* _DESCRIPTION OF THE TASK_:
Sort through the entries below and pull out lines containing the word "level".

=== LISTED RECORDS ===

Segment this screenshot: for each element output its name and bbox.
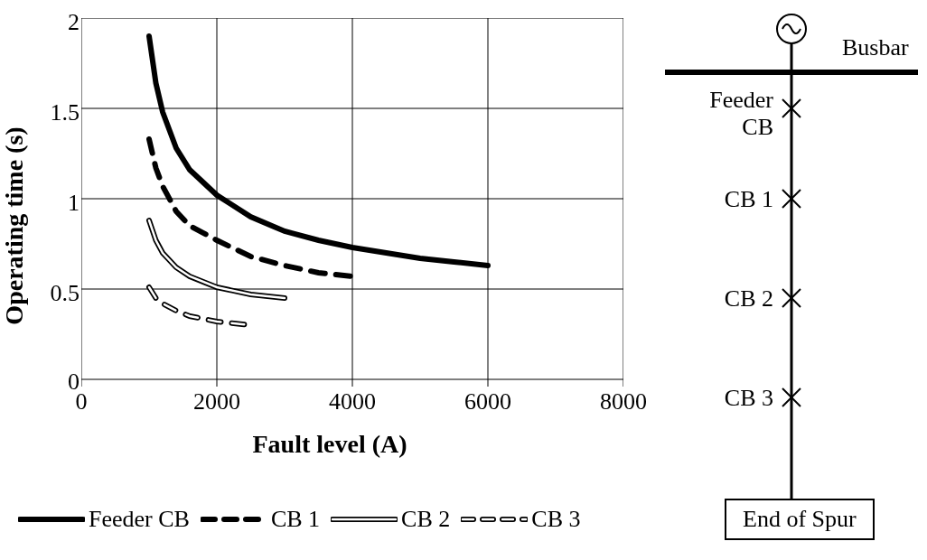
plot-svg — [81, 18, 623, 406]
legend-label-cb1: CB 1 — [271, 506, 320, 533]
cb3-label: CB 3 — [725, 385, 773, 412]
cb2-label: CB 2 — [725, 285, 773, 313]
legend: Feeder CB CB 1 CB 2 CB 3 — [18, 497, 651, 542]
end-of-spur-box: End of Spur — [725, 499, 875, 540]
legend-label-feeder-cb: Feeder CB — [89, 506, 190, 533]
legend-item-feeder-cb: Feeder CB — [18, 506, 190, 533]
legend-swatch-cb3 — [461, 510, 528, 528]
series-cb1 — [149, 139, 352, 276]
legend-label-cb2: CB 2 — [401, 506, 450, 533]
y-tick-2: 2 — [58, 9, 80, 36]
cb1-label: CB 1 — [725, 186, 773, 213]
figure-root: Operating time (s) Fault level (A) 2 1.5… — [0, 0, 927, 560]
legend-item-cb2: CB 2 — [331, 506, 450, 533]
feeder-cb-label-2: CB — [742, 114, 773, 141]
y-tick-1: 1 — [58, 190, 80, 217]
legend-label-cb3: CB 3 — [531, 506, 580, 533]
one-line-diagram: Busbar Feeder CB CB 1 CB 2 CB 3 End of S… — [638, 0, 927, 560]
legend-swatch-cb1 — [201, 510, 267, 528]
y-tick-0p5: 0.5 — [36, 280, 80, 307]
chart-area: Operating time (s) Fault level (A) 2 1.5… — [18, 9, 641, 542]
y-axis-label: Operating time (s) — [0, 126, 29, 324]
legend-item-cb3: CB 3 — [461, 506, 580, 533]
legend-swatch-feeder-cb — [18, 510, 85, 528]
legend-item-cb1: CB 1 — [201, 506, 320, 533]
legend-swatch-cb2 — [331, 510, 398, 528]
x-axis-label: Fault level (A) — [252, 430, 407, 459]
diagram-svg — [638, 0, 927, 560]
plot-outer: Operating time (s) Fault level (A) 2 1.5… — [18, 9, 641, 461]
feeder-cb-label-1: Feeder — [709, 87, 773, 114]
busbar-label: Busbar — [842, 34, 909, 61]
y-tick-1p5: 1.5 — [36, 99, 80, 126]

===

* _RESPONSE_:
figure-root: Operating time (s) Fault level (A) 2 1.5… — [0, 0, 927, 560]
chart-area: Operating time (s) Fault level (A) 2 1.5… — [18, 9, 641, 542]
x-axis-label: Fault level (A) — [252, 430, 407, 459]
plot-outer: Operating time (s) Fault level (A) 2 1.5… — [18, 9, 641, 461]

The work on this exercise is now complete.